"ANNEME "
Seni hep sabrınla canlandırıyorum gözümde.Sabır kelimesi senin hayalinin içini dolduruyor zihnimde.Onca hayat yükü,onca emek ,onca çile .Karşılıksız sevme ne demek ,katışıksız sevmek ne demek anneler gösteriyor bizlere.Hiç kimse onlar gibi sevemez.Ve hiç kimseye onlar gibi yakışmaz sevmek.
Ortaokulda öğrendiğimiz bir şarkıydı sanırım "analar çeker yükü/kimsenin bilesi yok"Basit gelirdi o zamanlar ne çekiyorlar derdim.Zaten yapmak zorunda oldukları şeylermiş gibi algılardım.Hiç de yapmak zorunda değiller oysa.Onlar da gününü gün edebilirlerdi .Şimdinin bizleri anne ve babalar olarak (75 nesli için söylüyorum,isteyen jenerasyon desin,fiyakalı oluyor öyle deyince) aman önce biraz hayatımızı yaşayalım,sonra yaparız bir tane ,hem nufusun çok olması da iyi değil öyle filan demiyor muyuz(sanki bizim iki çocuğumuzla kırana girecek dünya) ?
Sanırım değişen aile yapımızla çocuklara bakmak güçleştiği için sıcak bakılmıyor bu işe.Dileyen arkadaşlar İlber Ortaylı Hoca’nın Japon çekirdek ailesinin neden başarılı ,Türk çekirdek ailesinin neden başarısız olduğu ile ilgili makalesini okumalılar .
Eskilerin de bir yanlışı vardı .Onlar sorumluluk altına sokmak için erken evlendiriyorlardı gençleri.Şimdikiler uyandı.Onlar da erkenden sorumluluk altına girmemek için kaçıyorlar.Kaç babam de babam.Kaçan kaçana .

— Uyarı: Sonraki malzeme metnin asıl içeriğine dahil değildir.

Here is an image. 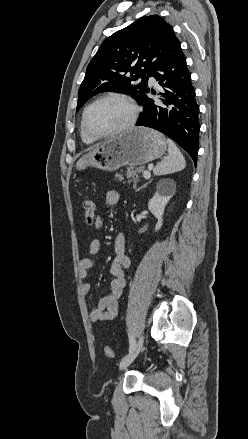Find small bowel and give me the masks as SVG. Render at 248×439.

Çözüm mü?Keşke bu konuları araştıran çok sayıda sosyolog olsaydı da biz de aydınlansaydık.Öyle ihtiyaç var ki bu konularda yapılacak ciddi araştırmalara.Bu yazı okuyan arkadaşlara bir çağrım olsun.Günümüz aile yapısı hakkında yazılan kitap bilenler yazarlarsa sevinirim.Belki o zaman annelerimizi daha iyi anlayabilir, ihtiyaçlarının neler olduğunu daha iyi kavrayabiliriz?Kimbilir?!